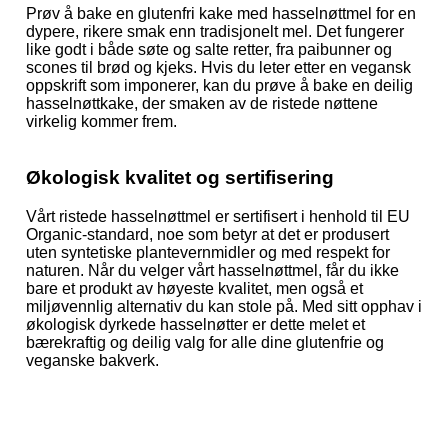
Prøv å bake en glutenfri kake med hasselnøttmel for en
dypere, rikere smak enn tradisjonelt mel. Det fungerer
like godt i både søte og salte retter, fra paibunner og
scones til brød og kjeks. Hvis du leter etter en vegansk
oppskrift som imponerer, kan du prøve å bake en deilig
hasselnøttkake, der smaken av de ristede nøttene
virkelig kommer frem.
Økologisk kvalitet og sertifisering
Vårt ristede hasselnøttmel er sertifisert i henhold til EU
Organic-standard, noe som betyr at det er produsert
uten syntetiske plantevernmidler og med respekt for
naturen. Når du velger vårt hasselnøttmel, får du ikke
bare et produkt av høyeste kvalitet, men også et
miljøvennlig alternativ du kan stole på. Med sitt opphav i
økologisk dyrkede hasselnøtter er dette melet et
bærekraftig og deilig valg for alle dine glutenfrie og
veganske bakverk.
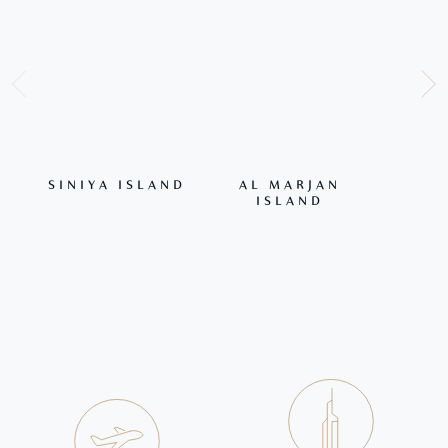
SINIYA ISLAND
AL MARJAN
ISLAND
AL 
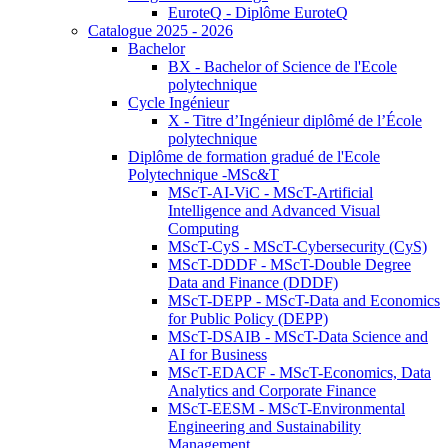
EuroteQ - Diplôme EuroteQ
Catalogue 2025 - 2026
Bachelor
BX - Bachelor of Science de l'Ecole
polytechnique
Cycle Ingénieur
X - Titre d’Ingénieur diplômé de l’École
polytechnique
Diplôme de formation gradué de l'Ecole
Polytechnique -MSc&T
MScT-AI-ViC - MScT-Artificial
Intelligence and Advanced Visual
Computing
MScT-CyS - MScT-Cybersecurity (CyS)
MScT-DDDF - MScT-Double Degree
Data and Finance (DDDF)
MScT-DEPP - MScT-Data and Economics
for Public Policy (DEPP)
MScT-DSAIB - MScT-Data Science and
AI for Business
MScT-EDACF - MScT-Economics, Data
Analytics and Corporate Finance
MScT-EESM - MScT-Environmental
Engineering and Sustainability
Management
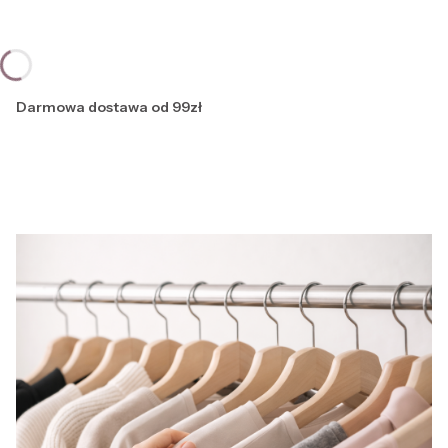
Darmowa dostawa od 99zł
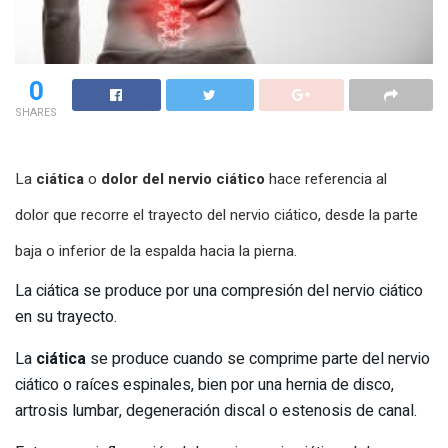
0
SHARES
La
ciática
o
dolor del nervio ciático
hace referencia al
dolor que recorre el trayecto del nervio ciático, desde la parte
baja o inferior de la espalda hacia la pierna.
La ciática se produce por una compresión del nervio ciático
en su trayecto.
La
ciática
se produce cuando se comprime parte del nervio
ciático o raíces espinales, bien por una hernia de disco,
artrosis lumbar, degeneración discal o estenosis de canal.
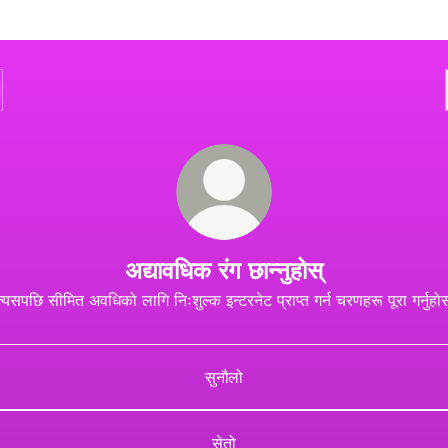
अद्यावधिक रंग छान्नुहोस्
त्यसपछि सीमित अवधिको लागि निःशुल्क इन्टरनेट प्राप्त गर्न चरणहरू पूरा गर्नुहोस
सुनौलो
सेतो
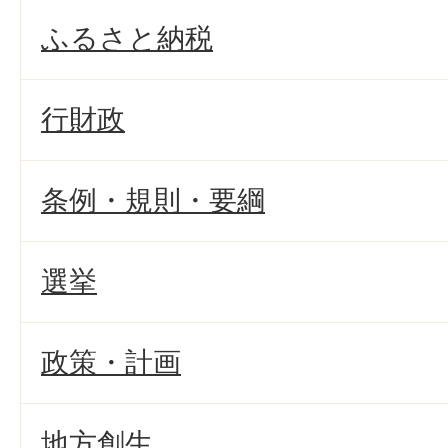
ふるさと納税
行財政
条例・規則・要綱
選挙
政策・計画
地方創生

------------------------

• Try it: Filter the material for the word "Bachelor" and copy each matching line.

• Expected answer:
Bachelor
BX - Bachelor of Science de l'Ecole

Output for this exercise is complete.